**About this exercise**:
Retype all of the data exactly as given.

****************************************

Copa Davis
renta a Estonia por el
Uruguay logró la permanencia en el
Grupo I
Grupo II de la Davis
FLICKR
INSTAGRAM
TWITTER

****************************************

**Response for this exercise**:
Copa Davis
renta a Estonia por el
Uruguay logró la permanencia en el
Grupo I
Grupo II de la Davis
FLICKR
INSTAGRAM
TWITTER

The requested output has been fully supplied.